Chiamate l' esercito, la guardia civile, i marines e i granatieri di Sardegna, per favore, o prendo un mitra e sparo.

"Si, ma io mi riferisco a qualcuno che può metter mano alle immagini delle telecamere e comunque ora sono davero preoccupata perché è passato troppo tempo, quindi fra 15 minuti telefono alla polizia".

Alla fine mi torna la tipa mia coetanea, che dopo 5 minuti mi recupera anche un tizio responsabile degli annunci, gli chiedo di rifarlo in termini comprensibili da un bambino, oppure di farne uno ai colleghi chiedendo di dare un occhio se notano un bambino dall'aria spersa (ma la sanno riconoscere l'aria spersa questi pischelli?)

"Ha provato a vedere fuopri?" mi fa la tipa.
"No, perché volevo tener d'occhio la porta finché non abbiamo controllato bene dentro, ma se mi ci butta lei un'occhio adesso vado".

Esco e mi guardo tutti i pontili e le barche. Tiro fuori il telefono e faccio il 112.

"Il numero da lei chiamato non esiste".

(C'è da dire che venerdì è morto il display del telefonino quindi i numeri li faccio alla cieca).

Rifaccio il 112, mentr continuo a girare per quei ventosi pontili intorno al Nemo. Segnale libero.

Tuut. Tuut. Tu- eccolo vicino alle bici. Serio e immobile.

"Amore, ti abbiamo cercato dapertutto, che paura, ti sei messo paura?"

Mi viene in braccio e piange piano.

Torno dentro ad avvertire che è tornato e immediatamente nel walkie talkie c'è: avverti tutti che Orso è stato trovato.

Poi gli regalano un minerale da martellare fino a che non compare la pietra che c'è dentro. Poi ci mangiamo gli hot dog e le patatine e io mi faccio una tisana di anice stellato.

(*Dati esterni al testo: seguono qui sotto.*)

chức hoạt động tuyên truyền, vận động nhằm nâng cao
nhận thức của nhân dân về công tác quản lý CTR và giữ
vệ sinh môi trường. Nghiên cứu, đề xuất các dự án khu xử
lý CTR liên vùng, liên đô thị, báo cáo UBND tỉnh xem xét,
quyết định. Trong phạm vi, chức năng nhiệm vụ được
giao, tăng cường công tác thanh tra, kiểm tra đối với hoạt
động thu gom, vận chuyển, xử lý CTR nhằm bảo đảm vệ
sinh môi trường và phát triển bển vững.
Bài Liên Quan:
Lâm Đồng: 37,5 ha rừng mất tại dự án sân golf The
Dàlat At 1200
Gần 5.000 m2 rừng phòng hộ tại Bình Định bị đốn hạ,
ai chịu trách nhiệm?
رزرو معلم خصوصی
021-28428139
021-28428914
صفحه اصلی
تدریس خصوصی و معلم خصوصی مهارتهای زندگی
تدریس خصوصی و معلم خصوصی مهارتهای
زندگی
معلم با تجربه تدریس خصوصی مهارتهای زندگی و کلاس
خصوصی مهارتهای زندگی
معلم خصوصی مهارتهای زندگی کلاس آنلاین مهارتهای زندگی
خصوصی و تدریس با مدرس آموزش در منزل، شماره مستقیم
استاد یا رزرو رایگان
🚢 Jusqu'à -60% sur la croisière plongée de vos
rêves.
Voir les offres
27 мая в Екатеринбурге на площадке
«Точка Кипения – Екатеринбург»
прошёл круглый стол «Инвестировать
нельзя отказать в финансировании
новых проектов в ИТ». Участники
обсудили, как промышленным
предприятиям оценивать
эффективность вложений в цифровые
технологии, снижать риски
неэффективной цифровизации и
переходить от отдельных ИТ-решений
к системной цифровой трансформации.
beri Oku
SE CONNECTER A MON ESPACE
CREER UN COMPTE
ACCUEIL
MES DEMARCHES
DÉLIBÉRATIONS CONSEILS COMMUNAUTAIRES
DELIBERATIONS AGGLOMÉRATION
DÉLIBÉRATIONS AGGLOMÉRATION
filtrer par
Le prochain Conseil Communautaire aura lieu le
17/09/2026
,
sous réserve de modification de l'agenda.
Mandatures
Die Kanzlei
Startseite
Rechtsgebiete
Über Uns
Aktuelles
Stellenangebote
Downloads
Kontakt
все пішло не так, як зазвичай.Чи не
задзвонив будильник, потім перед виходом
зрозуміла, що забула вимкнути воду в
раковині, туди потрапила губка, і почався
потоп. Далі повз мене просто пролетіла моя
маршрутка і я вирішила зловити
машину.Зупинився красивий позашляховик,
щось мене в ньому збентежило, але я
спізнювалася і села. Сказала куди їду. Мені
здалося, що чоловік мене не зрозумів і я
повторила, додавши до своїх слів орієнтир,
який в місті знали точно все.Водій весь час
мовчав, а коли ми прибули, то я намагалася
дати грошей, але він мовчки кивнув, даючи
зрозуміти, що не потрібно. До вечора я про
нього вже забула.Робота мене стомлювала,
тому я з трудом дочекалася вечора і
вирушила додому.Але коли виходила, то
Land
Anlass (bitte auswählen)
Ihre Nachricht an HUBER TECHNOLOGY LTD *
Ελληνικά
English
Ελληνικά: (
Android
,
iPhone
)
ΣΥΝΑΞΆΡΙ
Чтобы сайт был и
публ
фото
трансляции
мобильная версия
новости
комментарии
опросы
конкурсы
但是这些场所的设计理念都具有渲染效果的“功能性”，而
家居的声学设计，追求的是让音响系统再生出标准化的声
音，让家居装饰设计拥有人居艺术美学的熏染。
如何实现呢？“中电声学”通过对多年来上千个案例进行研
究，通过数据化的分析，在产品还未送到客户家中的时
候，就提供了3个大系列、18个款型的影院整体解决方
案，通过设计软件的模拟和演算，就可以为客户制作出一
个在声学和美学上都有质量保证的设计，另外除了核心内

Poi chiamiamo papà che non deve più venire.

Poi andiamo a fare il giro della nave dei pirati ormeggiata fuori.

Poi telefoniamo a papà che è meglio che ci venga a prendere al traghetto, che per oggi ho già donato.

(Poi ho litigato con il servizio clienti del media Market perché non può essere che un telefonino comprato due settimane fa e Nokia per di più sia inutilizzabile. Mi propongono una riparazione che può durare dalle 3 alle 5 settimane, ma non uno nuovo. Poi con il capo ci siamo ricordati che l'ultima volta che ci abbiamo comprato un lettore dvd che non funzionava la riparazione è durata 8 mesi, ci hanno dato un altro dvd usato che non funzionava che ci siamo tenuti con il risultato che i bambini hanno sviluppato un orecchio fantastico per l'inglese, visto che il telecomando non ha funzionato finché non abbiamo comprato un altro lettore, altrove.)

Per dire, fino alla fine dell'anno la mia dose di sfighe l'ho avuto (è il secondo Nokia che mi muore da aprile) se adesso non cominica ad andare tutto bene mi vedrete sclerare.

E pensare che mi compiacevo quest'anno con me stessa che rispetto agli altri settembre ero meno stressata del solito. Decisamente non ci si può mai adagiare.


Adesso non ho più neanche posto per il panico da quanto sono incazzata.

E meno male che proprio ieri al negozio turco in svendita mi sono comprata la palla apotropica con gli occhi scacciajella. Mi sa che la devo appendere.